DESCRIPTION (provided by applicant): This application is focused on the design, synthesis and evaluation of potential biological probes and treatment agents for alcohol dependence based on their actions on the nociceptin receptor (NOP receptor). We seek to identify compounds that act as partial agonists at the human NOP receptor. We will utilize a medicinal chemistry approach via de novo design and synthesis of putative NOP receptor ligands through cheminformatics efforts and by accessing compounds from the NIH's MLSCN library to generate novel compounds with high affinity, selectivity, and novel structural scaffolds. Compounds will be tested in various cell-based functional assays and in receptor binding assays. Lead compounds will be further evaluated in pharmacokinetic analyses followed by assessment of their efficacies in (1) electrophysiological assay of rat central amygdala (CeA) GABA release and (2) self-administration of alcohol in dependent rats. Current alcohol addiction pharmacotherapies have shown moderate efficacy and no clinically testable compounds targeting the NOP receptor are in existence today. Our preliminary results describe the identification of a novel and patentable NOP receptor ligand series represented by SR-2319 and SR-2039, with low nanomolar affinity and selectivity over opioid receptor family members.
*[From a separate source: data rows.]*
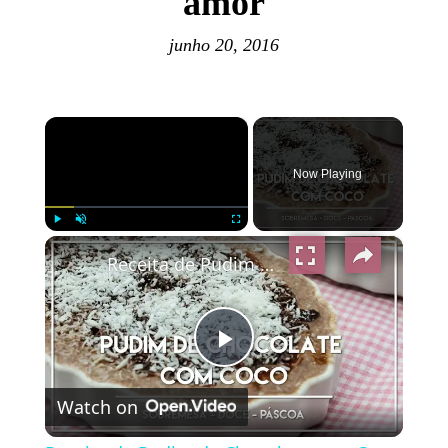
amor
junho 20, 2016
×
Now Playing
×
Play
Unmute
Fullscreen
Receita de Pudim de Chocolate com Coco - Receitinhas para Páscoa
Play
Watch on
Video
These compound scaffolds, and others that will be created, should prove useful for the development of additional compounds. Our current lead compound, SR-2319, like the commonly used agonist Ro64-6198, does not possess intrinsic hedonic value in rewarding brain stimulation in rats as evaluated in the intracranial self-stimulation (ICSS) paradigm. We therefore believe that targeting of the NOP receptor will not likely be associated with abuse liability. In sum, we aim to take a systematic and multi-disciplinary drug discovery strategy to identify NOP partial agonist(s) for the potential use in alcohol dependence. PUBLIC HEALTH RELEVANCE: Alcohol dependence and abuse represents a considerable health and economic burden on society with available pharmacotherapies demonstrating insufficient efficacy. Our goal is to generate a novel therapeutic entity to be used in alcohol research and with the potential of ultimately translating into the clinic as efficacious treatments for alcohol dependence and abuse.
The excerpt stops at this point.